▸ WORK REQUIRED: Return all lines from the listing below in which the string "христианах" occurs.

▸ INPUT RECORDS:
***

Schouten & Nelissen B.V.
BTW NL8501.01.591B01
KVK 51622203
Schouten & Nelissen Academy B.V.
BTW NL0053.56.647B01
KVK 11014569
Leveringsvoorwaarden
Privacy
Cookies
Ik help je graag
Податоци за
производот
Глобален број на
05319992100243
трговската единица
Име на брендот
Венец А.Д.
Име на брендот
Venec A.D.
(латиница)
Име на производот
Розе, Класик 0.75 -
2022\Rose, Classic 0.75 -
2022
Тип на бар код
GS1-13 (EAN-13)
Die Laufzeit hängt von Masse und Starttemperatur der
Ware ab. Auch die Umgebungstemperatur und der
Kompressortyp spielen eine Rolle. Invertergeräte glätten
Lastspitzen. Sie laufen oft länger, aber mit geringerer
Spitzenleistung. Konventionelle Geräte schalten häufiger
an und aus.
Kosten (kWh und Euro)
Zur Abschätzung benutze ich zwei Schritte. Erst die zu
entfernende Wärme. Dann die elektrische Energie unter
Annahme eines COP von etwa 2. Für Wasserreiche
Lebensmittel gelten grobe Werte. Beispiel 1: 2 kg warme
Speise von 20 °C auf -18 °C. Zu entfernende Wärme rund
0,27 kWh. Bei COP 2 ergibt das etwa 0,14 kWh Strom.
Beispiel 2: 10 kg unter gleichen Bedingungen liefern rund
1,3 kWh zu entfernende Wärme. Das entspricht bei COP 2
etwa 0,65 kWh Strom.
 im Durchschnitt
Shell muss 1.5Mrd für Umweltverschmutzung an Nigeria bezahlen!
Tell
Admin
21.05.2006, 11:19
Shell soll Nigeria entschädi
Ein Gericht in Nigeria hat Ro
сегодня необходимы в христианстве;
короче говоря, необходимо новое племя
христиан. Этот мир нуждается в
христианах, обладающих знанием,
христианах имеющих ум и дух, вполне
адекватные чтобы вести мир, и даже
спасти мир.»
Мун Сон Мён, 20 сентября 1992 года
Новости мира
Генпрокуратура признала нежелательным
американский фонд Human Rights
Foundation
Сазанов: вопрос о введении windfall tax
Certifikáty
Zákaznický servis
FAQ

***

▸ SOLUTION:
христианах, обладающих знанием,
христианах имеющих ум и дух, вполне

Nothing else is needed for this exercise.